Es gibt Jagd- und Schonzeiten. In welcher Zeit braucht das Wild besonderen Schutz?

Für die unterschiedlichen Wildarten gibt es verschiedene Schonzeiten, die per Gesetz festgelegt sind. Wichtig ist der strenge Schutz des Wildes im Winter. Dann zur Zeit des Setzens, also wenn der Nachwuchs geboren wird, und während und der ersten sensiblen Wochen der Aufzucht. In Wildruhegebieten haben die Tiere ungehinderten Zugang zu ihren Futterplätzen oder zur Wildfütterung. Das Betreten der Natur ist jedermanns Recht, Freizeitsuchende sollen daher nicht kategorisch ausgeschlossen werden. Vielmehr bitten wir darum, die jahreszeitlich begrenzten Ruhegebiete und Ruhezeiten aus Respekt und Rücksicht auf die Natur zu achten.

Was hat es mit der „Kunst des Pirschens“ auf sich?

Das Gegenteil wäre: Geradewegs drauflos. Das hat dann nichts mit Pirschen zu tun, sondern ist eine Störung. Wenn ich mein Wildgebiet genau kenne und weiß, wo nachts die Tiere äsen oder sich später in ihren Tageseinstand hinbewegen und ich vorsichtig dahin pirsche, ist das eine hohe Kunstform der Jagd. Dazu gehört Augen aufhalten, Ohren spitzen und darauf zu achten, gegen den Wind zu pirschen. Sonst wird kein Wild in Erscheinung treten, denn es nimmt uns bereits viel länger wahr, als wir es vermuten.

Morgens um fünf auf dem Hochsitz – was gibt es da zu sehen und erleben?

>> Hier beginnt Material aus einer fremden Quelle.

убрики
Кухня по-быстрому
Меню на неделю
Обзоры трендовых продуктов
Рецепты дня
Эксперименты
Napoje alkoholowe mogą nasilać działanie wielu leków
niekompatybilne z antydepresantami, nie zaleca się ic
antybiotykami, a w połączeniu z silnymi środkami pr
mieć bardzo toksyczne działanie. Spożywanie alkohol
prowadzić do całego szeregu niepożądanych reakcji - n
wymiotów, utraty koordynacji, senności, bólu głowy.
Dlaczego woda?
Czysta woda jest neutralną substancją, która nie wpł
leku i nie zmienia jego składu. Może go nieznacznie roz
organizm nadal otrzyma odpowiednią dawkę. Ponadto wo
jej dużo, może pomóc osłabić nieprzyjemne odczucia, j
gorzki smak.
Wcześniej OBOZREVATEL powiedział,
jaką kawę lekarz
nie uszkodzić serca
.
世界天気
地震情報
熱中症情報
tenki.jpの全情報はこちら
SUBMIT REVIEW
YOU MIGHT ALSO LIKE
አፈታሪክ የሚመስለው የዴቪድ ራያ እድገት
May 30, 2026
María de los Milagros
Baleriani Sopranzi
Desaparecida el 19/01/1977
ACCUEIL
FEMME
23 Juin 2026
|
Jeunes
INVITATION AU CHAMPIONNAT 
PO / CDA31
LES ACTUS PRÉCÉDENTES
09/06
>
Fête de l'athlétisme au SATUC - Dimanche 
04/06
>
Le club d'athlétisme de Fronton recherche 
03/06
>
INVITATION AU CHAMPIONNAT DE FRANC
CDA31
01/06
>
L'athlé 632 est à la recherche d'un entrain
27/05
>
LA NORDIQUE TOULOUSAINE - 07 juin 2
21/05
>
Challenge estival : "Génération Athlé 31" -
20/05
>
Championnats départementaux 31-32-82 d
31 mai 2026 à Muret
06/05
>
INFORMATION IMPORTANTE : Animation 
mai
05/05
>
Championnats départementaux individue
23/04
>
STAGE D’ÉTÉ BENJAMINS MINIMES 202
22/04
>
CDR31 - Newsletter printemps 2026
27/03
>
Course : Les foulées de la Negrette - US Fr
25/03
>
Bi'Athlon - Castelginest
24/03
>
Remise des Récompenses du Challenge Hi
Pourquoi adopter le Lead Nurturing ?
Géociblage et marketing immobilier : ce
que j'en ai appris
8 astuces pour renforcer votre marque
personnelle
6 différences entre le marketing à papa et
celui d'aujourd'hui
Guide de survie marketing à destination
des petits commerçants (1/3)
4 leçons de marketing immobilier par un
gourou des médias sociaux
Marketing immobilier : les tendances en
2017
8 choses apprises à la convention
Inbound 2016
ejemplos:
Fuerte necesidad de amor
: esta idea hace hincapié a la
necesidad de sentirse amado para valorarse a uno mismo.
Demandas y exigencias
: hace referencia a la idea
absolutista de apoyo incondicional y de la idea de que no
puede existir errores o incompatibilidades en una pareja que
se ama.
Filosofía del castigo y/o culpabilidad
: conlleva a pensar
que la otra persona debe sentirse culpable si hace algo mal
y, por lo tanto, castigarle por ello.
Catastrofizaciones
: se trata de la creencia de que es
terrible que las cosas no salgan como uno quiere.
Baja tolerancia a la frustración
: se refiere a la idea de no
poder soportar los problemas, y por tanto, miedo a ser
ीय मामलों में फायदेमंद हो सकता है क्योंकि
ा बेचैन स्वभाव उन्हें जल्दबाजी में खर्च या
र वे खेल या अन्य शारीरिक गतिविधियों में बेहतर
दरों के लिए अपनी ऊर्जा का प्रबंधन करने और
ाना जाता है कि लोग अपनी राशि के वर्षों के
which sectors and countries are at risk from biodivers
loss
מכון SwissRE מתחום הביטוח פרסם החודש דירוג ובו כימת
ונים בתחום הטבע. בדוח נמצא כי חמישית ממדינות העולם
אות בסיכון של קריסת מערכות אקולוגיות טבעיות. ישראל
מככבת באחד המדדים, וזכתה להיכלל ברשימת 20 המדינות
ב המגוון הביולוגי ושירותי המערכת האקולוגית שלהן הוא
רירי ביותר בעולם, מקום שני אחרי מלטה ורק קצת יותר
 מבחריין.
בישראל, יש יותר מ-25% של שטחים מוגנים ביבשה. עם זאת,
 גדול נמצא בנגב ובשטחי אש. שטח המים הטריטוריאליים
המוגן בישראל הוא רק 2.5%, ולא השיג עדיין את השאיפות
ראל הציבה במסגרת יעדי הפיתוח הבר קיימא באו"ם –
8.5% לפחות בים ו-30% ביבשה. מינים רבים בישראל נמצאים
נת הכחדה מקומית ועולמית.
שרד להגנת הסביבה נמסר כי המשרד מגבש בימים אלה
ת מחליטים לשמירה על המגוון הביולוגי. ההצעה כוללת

Wenn es noch Dunkel ist, hört man den Jungfuchs bellen oder einen Marder durch das Unterholz hüpfen. Man hört jede Maus, weil man hellwach und auf jedes Geräusch sensibilisiert ist. Die Natur erwacht mit dem Gesang der ersten Vögel und dem Hacken der Spechte. Es schnürt mal ein Fuchs oder Dachs vorbei, auch Schalenwild wie Hirsch oder Reh. Man muss aufpassen, dass man nicht zu sehr in den Lebensraum der Nacht eindringt. Wenn die Tiere uns gewittert oder die Schleichgeräusche gehört haben, gibt es jagdlich keinen Erfolg. Im Gegenteil, dann sieht man nichts und vergrämt das Wild unter Umständen dauerhaft.

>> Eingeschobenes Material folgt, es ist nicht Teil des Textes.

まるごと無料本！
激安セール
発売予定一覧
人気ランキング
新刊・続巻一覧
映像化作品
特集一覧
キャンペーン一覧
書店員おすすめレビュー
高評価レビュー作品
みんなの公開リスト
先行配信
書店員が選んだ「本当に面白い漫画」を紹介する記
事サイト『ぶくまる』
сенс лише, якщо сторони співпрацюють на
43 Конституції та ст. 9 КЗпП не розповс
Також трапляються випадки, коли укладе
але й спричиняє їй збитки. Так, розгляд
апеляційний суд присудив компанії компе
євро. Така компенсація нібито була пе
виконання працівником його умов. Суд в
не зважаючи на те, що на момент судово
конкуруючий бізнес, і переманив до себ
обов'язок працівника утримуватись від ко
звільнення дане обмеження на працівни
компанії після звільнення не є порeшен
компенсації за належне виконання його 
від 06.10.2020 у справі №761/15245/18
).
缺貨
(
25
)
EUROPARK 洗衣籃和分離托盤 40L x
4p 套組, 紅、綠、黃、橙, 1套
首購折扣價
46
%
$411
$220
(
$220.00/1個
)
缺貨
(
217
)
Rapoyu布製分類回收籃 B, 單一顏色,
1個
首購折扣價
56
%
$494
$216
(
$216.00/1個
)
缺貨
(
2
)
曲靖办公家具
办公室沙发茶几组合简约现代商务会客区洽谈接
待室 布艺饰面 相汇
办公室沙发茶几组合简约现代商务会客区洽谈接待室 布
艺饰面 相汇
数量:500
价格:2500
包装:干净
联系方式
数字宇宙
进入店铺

Braucht man als Jäger eine besondere Nase?

Auch. Aber am wichtigsten sind Gespür und Geschick, wenn man Tiere sehen oder erbeuten möchte. Wir stehen in der Verantwortung, die gesetzlichen Abschussraten zu erfüllen, daher wäre es wenig sinnvoll, das Wild zu vergrämen. Wenn das Wild am Morgen gestört wird, erscheint es die nächsten Tage an dieser Stelle nicht mehr.

Welche Folgen hätte es, wenn die 1,2 Millionen Rehe und 600.000 Wildschweine, die jedes Jahr in Deutschland von Jägern erlegt werden, nicht geschossen würden?

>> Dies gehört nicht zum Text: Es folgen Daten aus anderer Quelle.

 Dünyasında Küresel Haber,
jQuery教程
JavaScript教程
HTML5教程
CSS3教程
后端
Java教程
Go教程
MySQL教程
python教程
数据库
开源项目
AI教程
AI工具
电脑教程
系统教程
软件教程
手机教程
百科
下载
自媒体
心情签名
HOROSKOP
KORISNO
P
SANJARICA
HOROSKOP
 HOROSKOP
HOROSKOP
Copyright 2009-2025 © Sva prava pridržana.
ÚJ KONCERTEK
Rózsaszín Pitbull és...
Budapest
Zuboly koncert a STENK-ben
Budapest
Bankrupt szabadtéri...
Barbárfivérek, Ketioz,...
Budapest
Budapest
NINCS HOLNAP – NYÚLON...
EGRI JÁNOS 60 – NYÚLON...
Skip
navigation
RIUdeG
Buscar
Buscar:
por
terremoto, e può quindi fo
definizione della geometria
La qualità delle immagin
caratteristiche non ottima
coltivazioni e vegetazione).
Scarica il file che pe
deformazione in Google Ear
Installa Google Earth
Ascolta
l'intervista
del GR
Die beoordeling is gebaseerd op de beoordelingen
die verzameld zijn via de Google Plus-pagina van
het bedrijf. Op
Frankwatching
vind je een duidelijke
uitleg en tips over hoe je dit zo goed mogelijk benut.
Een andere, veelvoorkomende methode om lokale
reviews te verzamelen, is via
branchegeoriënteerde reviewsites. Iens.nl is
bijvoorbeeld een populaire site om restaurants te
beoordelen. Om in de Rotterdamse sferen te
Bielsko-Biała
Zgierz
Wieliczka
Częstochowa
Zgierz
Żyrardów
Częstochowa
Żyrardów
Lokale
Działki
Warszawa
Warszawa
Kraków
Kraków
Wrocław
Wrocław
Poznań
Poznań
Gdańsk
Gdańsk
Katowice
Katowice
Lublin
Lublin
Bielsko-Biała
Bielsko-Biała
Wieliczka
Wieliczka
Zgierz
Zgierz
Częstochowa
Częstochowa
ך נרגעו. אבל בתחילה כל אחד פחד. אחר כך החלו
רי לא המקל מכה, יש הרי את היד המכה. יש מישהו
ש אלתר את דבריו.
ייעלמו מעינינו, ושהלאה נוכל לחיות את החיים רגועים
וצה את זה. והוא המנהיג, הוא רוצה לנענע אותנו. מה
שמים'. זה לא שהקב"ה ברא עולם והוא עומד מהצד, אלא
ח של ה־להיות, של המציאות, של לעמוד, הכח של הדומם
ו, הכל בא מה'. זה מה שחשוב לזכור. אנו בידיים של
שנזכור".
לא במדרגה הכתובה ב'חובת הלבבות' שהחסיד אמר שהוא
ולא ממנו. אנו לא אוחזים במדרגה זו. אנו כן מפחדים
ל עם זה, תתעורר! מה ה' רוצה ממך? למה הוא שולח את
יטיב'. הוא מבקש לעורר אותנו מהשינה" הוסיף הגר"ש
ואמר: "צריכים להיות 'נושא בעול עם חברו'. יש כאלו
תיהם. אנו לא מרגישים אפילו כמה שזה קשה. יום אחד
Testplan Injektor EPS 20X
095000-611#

Der Einklang zwischen den Wildtieren und der Natur wäre sehr schnell aus der Balance, da es in unseren Breitengraden keine großen Beutegreifer und damit keine natürlichen Feinde mehr gibt. Die Rehe beispielsweise äsen im Jungwald frische Triebe und richten bei überhöhnten Beständen einen großen Schaden an. Wenn die Wildschweine in frisch eingesäte Äcker einfallen, können sie in einer Nacht einen Schaden von mehreren tausend Euro verursachen. Deutschland ist ein wald- und flurreiches Land. Der Schaden einer Überpopulation darf nicht zu Lasten der Landwirtschaft und Forstwirtschaft gehen.

Du hast im Dokumentarfilm „Auf der Jagd – Wem gehört die Natur?“ mitgewirkt. Was ist die Botschaft?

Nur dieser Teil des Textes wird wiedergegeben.